Jane was provoked. She had put some labour into the eggnog. But it
shows the curious evolution going on in her that she got out the
eggs and milk and made another one without protest. Then with her
head up she carried it to the door.

"You might clear things away, Higgins," she said, and went down the
stairs. Her heart was going rather fast. Most of the men Jane knew
drank more or less, but this was different. She would have turned
back halfway there had it not been for Higgins and for owning
herself conquered. That was Jane's real weakness--she never owned
herself beaten.

The singing had subsided to a low muttering. Jane stopped outside
the door and took a fresh grip on her courage. Then she pushed the
door open and went in.

The light was shaded, and at first the tossing figure on the bed was
only a misty outline of greys and whites. She walked over, expecting
a pillow at any moment and shielding the glass from attack with her
hand.

"I have brought you another eggnog," she began severely, "and if you
spill it----"

Then she looked down and saw the face on the pillow.

To her everlasting credit, Jane did not faint. But in that moment,
while she stood staring down at the flushed young face with its
tumbled dark hair and deep-cut lines of dissipation, the man who had
sung to her over the piano, looking love into her eyes, died to her,
and Jane, cold and steady, sat down on the side of the bed and fed
the eggnog, spoonful by spoonful, to his corpse!

When the blank-eyed young man on the bed had swallowed it all
passively, looking at her with dull, incurious eyes, she went back
to her room and closing the door put the washstand against it. She
did nothing theatrical. She went over to the window and stood
looking out where the trees along the drive were fading in the dusk
from green to grey, from grey to black.
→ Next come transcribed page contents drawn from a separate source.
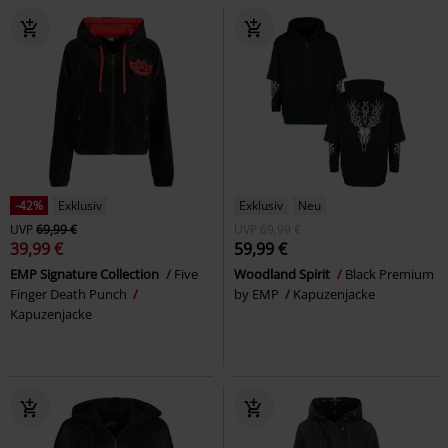
-42%
Exklusiv
Exklusiv
Neu
UVP
69,99 €
UVP
69,99 €
39,99 €
59,99 €
EMP Signature Collection
Five
Woodland Spirit
Black Premium
Finger Death Punch
by EMP
Kapuzenjacke
Kapuzenjacke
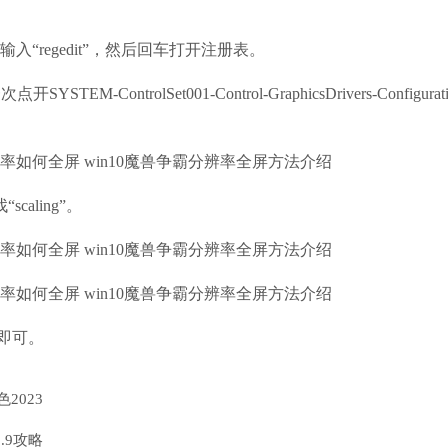
regedit”，然后回车打开注册表。
ControlSet001-Control-GraphicsDrivers-Configura
caling”。
3即可。
2023
.9攻略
And over the transom came
again and again monotonously the refrain:

_I--love you o--own--ly,
I love--but--you._

Jane fell on her knees beside the bed and buried her wilful head in
the hand-embroidered pillow, and said a little prayer because she
had found out in time.


III

The full realisation of their predicament came with the dusk. The
electric lights were shut off! Jane, crawling into bed tearfully at
half after eight, turned the reading light switch over her head, but
no flood of rosy radiance poured down on the hand-embroidered pillow
with the pink bow.

Jane sat up and stared round her. Already the outline of her dresser
was faint and shadowy. In half an hour black night would settle down
and she had not even a candle or a box of matches. She crawled out,
panicky, and began in the darkness to don her kimono and slippers.
As she opened the door and stepped into the hall the convalescent
typhoid heard her and set up his usual cry.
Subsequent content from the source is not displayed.